Some of the improvements attained by EVER-POWER drives in energy effectiveness, productivity and procedure control are truly remarkable. For instance:
The savings are worth about $110,000 a year and have cut the company’s annual carbon footprint by 500 metric tons.
EVER-POWER medium-voltage drive systems enable sugar cane vegetation throughout Central America to be self-sufficient producers of electrical energy and increase their revenues by as much as $1 million a 12 months by selling surplus capacity to the local grid.
Pumps Variable Speed Electric Motor operated with adjustable and higher speed electric motors provide numerous benefits such as greater selection of flow and head, higher head from a single stage, valve elimination, and energy conservation. To achieve these benefits, nevertheless, extra care must be taken in selecting the appropriate system of pump, motor, and electronic engine driver for optimum conversation with the procedure system. Successful pump selection requires understanding of the complete anticipated range of heads, flows, and specific gravities. Motor selection requires suitable thermal derating and, at times, a complementing of the motor’s electrical feature to the VFD. Despite these extra design considerations, variable quickness pumping is becoming well approved and widespread. In a straightforward manner, a discussion is presented on how to identify the benefits that variable quickness offers and how to select parts for hassle free, reliable operation.

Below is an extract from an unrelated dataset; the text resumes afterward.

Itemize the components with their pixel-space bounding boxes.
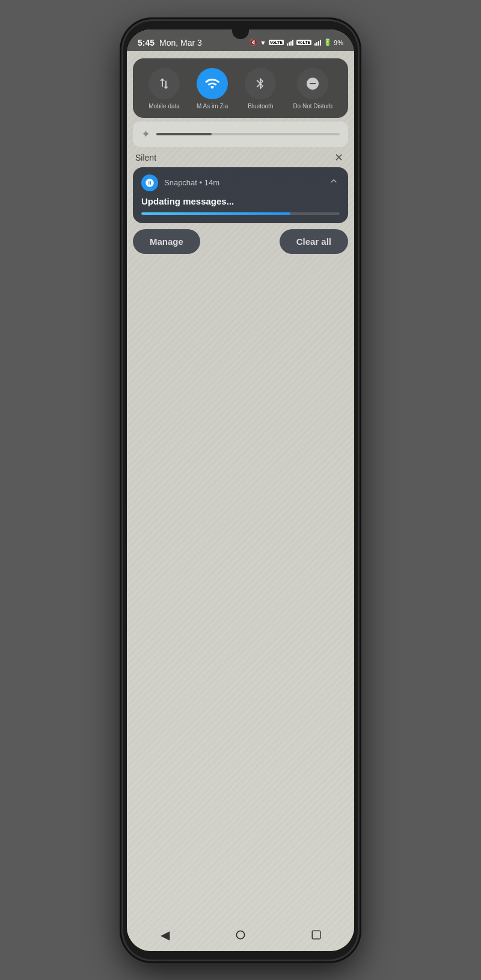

The first stage of a Variable Frequency AC Drive, or VFD, is the Converter. The converter is definitely comprised of six diodes, which act like check valves used in plumbing systems. They enable current to stream in only one direction; the path shown by the arrow in the diode symbol. For example, whenever A-phase voltage (voltage is similar to pressure in plumbing systems) is definitely more positive than B or C phase voltages, then that diode will open and allow current to movement. When B-stage becomes more positive than A-phase, then the B-phase diode will open and the A-stage diode will close. The same is true for the 3 diodes on the negative aspect of the bus. Therefore, we obtain six current “pulses” as each diode opens and closes.

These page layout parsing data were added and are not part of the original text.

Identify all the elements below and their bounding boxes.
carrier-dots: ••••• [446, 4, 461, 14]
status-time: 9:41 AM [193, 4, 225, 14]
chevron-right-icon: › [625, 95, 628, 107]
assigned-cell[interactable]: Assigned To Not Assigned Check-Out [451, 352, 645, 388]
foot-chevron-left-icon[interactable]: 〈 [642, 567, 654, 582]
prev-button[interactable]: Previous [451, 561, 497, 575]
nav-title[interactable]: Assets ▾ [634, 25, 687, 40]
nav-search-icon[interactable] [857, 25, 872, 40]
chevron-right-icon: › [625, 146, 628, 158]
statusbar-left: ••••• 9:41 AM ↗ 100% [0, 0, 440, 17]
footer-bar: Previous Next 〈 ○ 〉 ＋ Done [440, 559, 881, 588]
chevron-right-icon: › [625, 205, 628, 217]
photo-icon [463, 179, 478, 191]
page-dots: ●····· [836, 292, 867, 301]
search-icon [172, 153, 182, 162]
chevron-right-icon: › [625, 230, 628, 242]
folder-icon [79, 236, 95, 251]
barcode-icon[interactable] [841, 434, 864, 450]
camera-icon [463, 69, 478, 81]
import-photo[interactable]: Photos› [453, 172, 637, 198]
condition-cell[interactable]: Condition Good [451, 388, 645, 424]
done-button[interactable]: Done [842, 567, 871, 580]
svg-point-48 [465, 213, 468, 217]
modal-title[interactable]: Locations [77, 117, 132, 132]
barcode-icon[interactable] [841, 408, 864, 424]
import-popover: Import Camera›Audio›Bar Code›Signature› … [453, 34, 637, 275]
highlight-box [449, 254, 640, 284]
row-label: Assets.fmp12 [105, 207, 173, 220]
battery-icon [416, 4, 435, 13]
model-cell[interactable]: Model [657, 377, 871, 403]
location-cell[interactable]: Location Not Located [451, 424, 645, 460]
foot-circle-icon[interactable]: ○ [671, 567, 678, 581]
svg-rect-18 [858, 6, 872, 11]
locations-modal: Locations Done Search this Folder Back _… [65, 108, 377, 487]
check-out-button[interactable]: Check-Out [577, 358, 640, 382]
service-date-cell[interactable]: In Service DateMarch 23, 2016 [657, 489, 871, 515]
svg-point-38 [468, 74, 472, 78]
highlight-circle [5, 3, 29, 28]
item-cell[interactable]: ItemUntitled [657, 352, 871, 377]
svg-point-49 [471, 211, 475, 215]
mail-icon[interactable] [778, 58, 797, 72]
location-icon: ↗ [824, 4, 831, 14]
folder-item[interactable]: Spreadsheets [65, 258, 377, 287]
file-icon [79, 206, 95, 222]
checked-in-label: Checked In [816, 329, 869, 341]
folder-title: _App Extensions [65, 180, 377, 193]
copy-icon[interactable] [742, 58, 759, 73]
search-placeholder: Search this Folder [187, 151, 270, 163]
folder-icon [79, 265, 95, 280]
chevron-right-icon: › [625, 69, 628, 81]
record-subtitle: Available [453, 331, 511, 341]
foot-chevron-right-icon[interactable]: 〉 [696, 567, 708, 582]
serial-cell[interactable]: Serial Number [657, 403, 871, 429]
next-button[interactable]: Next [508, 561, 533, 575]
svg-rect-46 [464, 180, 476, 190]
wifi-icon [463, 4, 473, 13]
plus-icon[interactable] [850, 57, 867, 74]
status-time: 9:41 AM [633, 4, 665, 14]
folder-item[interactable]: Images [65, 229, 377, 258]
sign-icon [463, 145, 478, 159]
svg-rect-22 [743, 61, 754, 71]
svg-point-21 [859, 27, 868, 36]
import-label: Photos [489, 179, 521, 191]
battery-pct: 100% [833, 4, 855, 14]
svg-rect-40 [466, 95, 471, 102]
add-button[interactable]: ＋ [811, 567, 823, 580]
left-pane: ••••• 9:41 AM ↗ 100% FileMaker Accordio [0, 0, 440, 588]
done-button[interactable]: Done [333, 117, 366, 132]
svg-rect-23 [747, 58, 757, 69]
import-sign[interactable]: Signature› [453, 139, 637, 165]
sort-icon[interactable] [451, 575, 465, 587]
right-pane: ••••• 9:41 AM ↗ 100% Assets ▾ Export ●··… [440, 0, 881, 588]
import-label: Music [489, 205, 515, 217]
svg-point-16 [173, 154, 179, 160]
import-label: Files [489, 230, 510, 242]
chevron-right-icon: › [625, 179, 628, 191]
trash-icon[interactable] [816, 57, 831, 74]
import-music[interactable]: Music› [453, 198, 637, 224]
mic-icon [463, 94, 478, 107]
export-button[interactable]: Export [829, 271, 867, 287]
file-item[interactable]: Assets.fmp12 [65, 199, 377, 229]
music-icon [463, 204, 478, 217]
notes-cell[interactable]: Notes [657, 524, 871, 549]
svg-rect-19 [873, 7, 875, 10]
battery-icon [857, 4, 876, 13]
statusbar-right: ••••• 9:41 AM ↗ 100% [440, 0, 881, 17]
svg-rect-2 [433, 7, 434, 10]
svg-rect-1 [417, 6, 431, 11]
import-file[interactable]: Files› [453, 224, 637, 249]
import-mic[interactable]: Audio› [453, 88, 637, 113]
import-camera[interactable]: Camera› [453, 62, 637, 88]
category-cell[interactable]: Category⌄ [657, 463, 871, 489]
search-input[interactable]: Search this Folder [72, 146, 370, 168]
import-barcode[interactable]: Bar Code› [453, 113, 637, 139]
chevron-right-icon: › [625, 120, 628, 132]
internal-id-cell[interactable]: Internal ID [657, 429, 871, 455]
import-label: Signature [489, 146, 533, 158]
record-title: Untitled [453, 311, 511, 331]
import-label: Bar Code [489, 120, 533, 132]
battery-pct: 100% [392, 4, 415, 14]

We can get rid of the AC ripple on the DC bus by adding a capacitor. A capacitor functions in a similar style to a reservoir or accumulator in a plumbing program. This capacitor absorbs the ac ripple and delivers a smooth dc voltage. The AC ripple on the DC bus is typically less than 3 Volts. Thus, the voltage on the DC bus turns into “approximately” 650VDC. The actual voltage depends on the voltage level of the AC line feeding the drive, the level of voltage unbalance on the power system, the motor load, the impedance of the power program, and any reactors or harmonic filters on the drive.

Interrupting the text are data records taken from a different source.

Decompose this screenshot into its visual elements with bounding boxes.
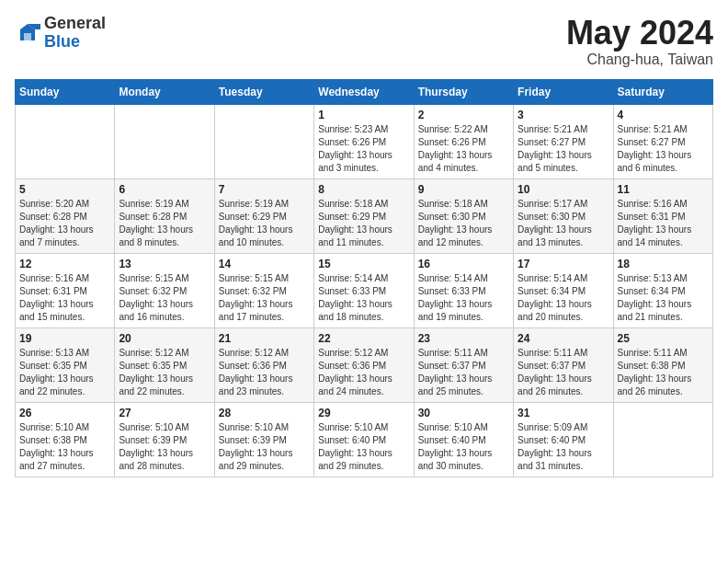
- day-info: Sunrise: 5:10 AM Sunset: 6:39 PM Dayligh…: [119, 421, 210, 473]
- calendar-cell: 24Sunrise: 5:11 AM Sunset: 6:37 PM Dayli…: [514, 327, 613, 402]
- day-number: 4: [618, 109, 709, 121]
- calendar-cell: 12Sunrise: 5:16 AM Sunset: 6:31 PM Dayli…: [16, 253, 115, 327]
- day-number: 16: [418, 258, 509, 270]
- calendar-cell: 26Sunrise: 5:10 AM Sunset: 6:38 PM Dayli…: [16, 402, 115, 477]
- day-number: 8: [318, 183, 409, 196]
- calendar-cell: 13Sunrise: 5:15 AM Sunset: 6:32 PM Dayli…: [115, 253, 214, 327]
- day-number: 11: [618, 183, 709, 196]
- day-number: 7: [219, 183, 310, 196]
- weekday-header-monday: Monday: [115, 79, 214, 104]
- calendar-cell: [214, 104, 313, 178]
- calendar-week-4: 19Sunrise: 5:13 AM Sunset: 6:35 PM Dayli…: [16, 327, 713, 402]
- day-number: 13: [119, 258, 210, 270]
- day-number: 9: [418, 183, 509, 196]
- day-info: Sunrise: 5:22 AM Sunset: 6:26 PM Dayligh…: [418, 123, 509, 175]
- calendar-cell: 20Sunrise: 5:12 AM Sunset: 6:35 PM Dayli…: [115, 327, 214, 402]
- calendar-cell: [16, 104, 115, 178]
- weekday-header-saturday: Saturday: [613, 79, 712, 104]
- day-info: Sunrise: 5:21 AM Sunset: 6:27 PM Dayligh…: [618, 123, 709, 175]
- day-info: Sunrise: 5:14 AM Sunset: 6:33 PM Dayligh…: [418, 272, 509, 324]
- day-number: 15: [318, 258, 409, 270]
- day-info: Sunrise: 5:21 AM Sunset: 6:27 PM Dayligh…: [518, 123, 609, 175]
- day-info: Sunrise: 5:13 AM Sunset: 6:35 PM Dayligh…: [19, 347, 110, 398]
- day-info: Sunrise: 5:11 AM Sunset: 6:37 PM Dayligh…: [518, 347, 609, 398]
- calendar-cell: 5Sunrise: 5:20 AM Sunset: 6:28 PM Daylig…: [16, 178, 115, 253]
- day-number: 23: [418, 332, 509, 345]
- logo: General Blue: [15, 15, 106, 52]
- day-number: 5: [19, 183, 110, 196]
- logo-icon: [15, 20, 40, 46]
- day-info: Sunrise: 5:12 AM Sunset: 6:35 PM Dayligh…: [119, 347, 210, 398]
- calendar-cell: 11Sunrise: 5:16 AM Sunset: 6:31 PM Dayli…: [613, 178, 712, 253]
- calendar-cell: 31Sunrise: 5:09 AM Sunset: 6:40 PM Dayli…: [514, 402, 613, 477]
- day-info: Sunrise: 5:15 AM Sunset: 6:32 PM Dayligh…: [119, 272, 210, 324]
- day-info: Sunrise: 5:12 AM Sunset: 6:36 PM Dayligh…: [219, 347, 310, 398]
- day-number: 21: [219, 332, 310, 345]
- day-number: 1: [318, 109, 409, 121]
- day-number: 30: [418, 407, 509, 419]
- day-info: Sunrise: 5:19 AM Sunset: 6:28 PM Dayligh…: [119, 198, 210, 249]
- calendar-cell: 7Sunrise: 5:19 AM Sunset: 6:29 PM Daylig…: [214, 178, 313, 253]
- day-number: 18: [618, 258, 709, 270]
- day-number: 2: [418, 109, 509, 121]
- day-number: 6: [119, 183, 210, 196]
- calendar-cell: 15Sunrise: 5:14 AM Sunset: 6:33 PM Dayli…: [314, 253, 414, 327]
- weekday-header-friday: Friday: [514, 79, 613, 104]
- month-title: May 2024: [566, 15, 713, 52]
- day-number: 29: [318, 407, 409, 419]
- day-number: 12: [19, 258, 110, 270]
- day-number: 26: [19, 407, 110, 419]
- day-number: 28: [219, 407, 310, 419]
- logo-general-label: General: [44, 15, 106, 33]
- calendar-cell: 3Sunrise: 5:21 AM Sunset: 6:27 PM Daylig…: [514, 104, 613, 178]
- day-info: Sunrise: 5:10 AM Sunset: 6:40 PM Dayligh…: [418, 421, 509, 473]
- day-info: Sunrise: 5:13 AM Sunset: 6:34 PM Dayligh…: [618, 272, 709, 324]
- day-info: Sunrise: 5:18 AM Sunset: 6:29 PM Dayligh…: [318, 198, 409, 249]
- calendar-cell: 22Sunrise: 5:12 AM Sunset: 6:36 PM Dayli…: [314, 327, 414, 402]
- day-info: Sunrise: 5:11 AM Sunset: 6:38 PM Dayligh…: [618, 347, 709, 398]
- day-info: Sunrise: 5:16 AM Sunset: 6:31 PM Dayligh…: [618, 198, 709, 249]
- calendar-cell: 19Sunrise: 5:13 AM Sunset: 6:35 PM Dayli…: [16, 327, 115, 402]
- day-info: Sunrise: 5:23 AM Sunset: 6:26 PM Dayligh…: [318, 123, 409, 175]
- day-number: 27: [119, 407, 210, 419]
- weekday-header-wednesday: Wednesday: [314, 79, 414, 104]
- calendar-cell: 29Sunrise: 5:10 AM Sunset: 6:40 PM Dayli…: [314, 402, 414, 477]
- day-info: Sunrise: 5:11 AM Sunset: 6:37 PM Dayligh…: [418, 347, 509, 398]
- day-number: 20: [119, 332, 210, 345]
- day-number: 3: [518, 109, 609, 121]
- calendar-week-1: 1Sunrise: 5:23 AM Sunset: 6:26 PM Daylig…: [16, 104, 713, 178]
- calendar-cell: 8Sunrise: 5:18 AM Sunset: 6:29 PM Daylig…: [314, 178, 414, 253]
- day-info: Sunrise: 5:12 AM Sunset: 6:36 PM Dayligh…: [318, 347, 409, 398]
- logo-text: General Blue: [44, 15, 106, 52]
- weekday-header-sunday: Sunday: [16, 79, 115, 104]
- calendar-cell: 9Sunrise: 5:18 AM Sunset: 6:30 PM Daylig…: [414, 178, 513, 253]
- day-number: 17: [518, 258, 609, 270]
- day-info: Sunrise: 5:20 AM Sunset: 6:28 PM Dayligh…: [19, 198, 110, 249]
- day-number: 10: [518, 183, 609, 196]
- calendar-week-3: 12Sunrise: 5:16 AM Sunset: 6:31 PM Dayli…: [16, 253, 713, 327]
- calendar-cell: [613, 402, 712, 477]
- page-header: General Blue May 2024 Chang-hua, Taiwan: [15, 15, 713, 68]
- logo-blue-label: Blue: [44, 33, 106, 52]
- calendar-cell: 1Sunrise: 5:23 AM Sunset: 6:26 PM Daylig…: [314, 104, 414, 178]
- title-block: May 2024 Chang-hua, Taiwan: [566, 15, 713, 68]
- day-info: Sunrise: 5:15 AM Sunset: 6:32 PM Dayligh…: [219, 272, 310, 324]
- day-number: 22: [318, 332, 409, 345]
- calendar-cell: 27Sunrise: 5:10 AM Sunset: 6:39 PM Dayli…: [115, 402, 214, 477]
- calendar-cell: [115, 104, 214, 178]
- calendar-table: SundayMondayTuesdayWednesdayThursdayFrid…: [15, 79, 713, 477]
- calendar-week-5: 26Sunrise: 5:10 AM Sunset: 6:38 PM Dayli…: [16, 402, 713, 477]
- location: Chang-hua, Taiwan: [566, 52, 713, 68]
- calendar-cell: 21Sunrise: 5:12 AM Sunset: 6:36 PM Dayli…: [214, 327, 313, 402]
- calendar-cell: 23Sunrise: 5:11 AM Sunset: 6:37 PM Dayli…: [414, 327, 513, 402]
- day-info: Sunrise: 5:10 AM Sunset: 6:38 PM Dayligh…: [19, 421, 110, 473]
- day-number: 19: [19, 332, 110, 345]
- weekday-header-row: SundayMondayTuesdayWednesdayThursdayFrid…: [16, 79, 713, 104]
- calendar-cell: 6Sunrise: 5:19 AM Sunset: 6:28 PM Daylig…: [115, 178, 214, 253]
- calendar-cell: 28Sunrise: 5:10 AM Sunset: 6:39 PM Dayli…: [214, 402, 313, 477]
- calendar-cell: 30Sunrise: 5:10 AM Sunset: 6:40 PM Dayli…: [414, 402, 513, 477]
- calendar-cell: 10Sunrise: 5:17 AM Sunset: 6:30 PM Dayli…: [514, 178, 613, 253]
- day-number: 14: [219, 258, 310, 270]
- day-number: 31: [518, 407, 609, 419]
- day-info: Sunrise: 5:17 AM Sunset: 6:30 PM Dayligh…: [518, 198, 609, 249]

The diode bridge converter that converts AC-to-DC, is sometimes just known as a converter. The converter that converts the dc back again to ac is also a converter, but to distinguish it from the diode converter, it is generally referred to as an “inverter”.

In fact, drives are an integral part of much bigger EVER-POWER power and automation offerings that help customers use electrical energy effectively and increase productivity in energy-intensive industries like cement, metals, mining, coal and oil, power generation, and pulp and paper.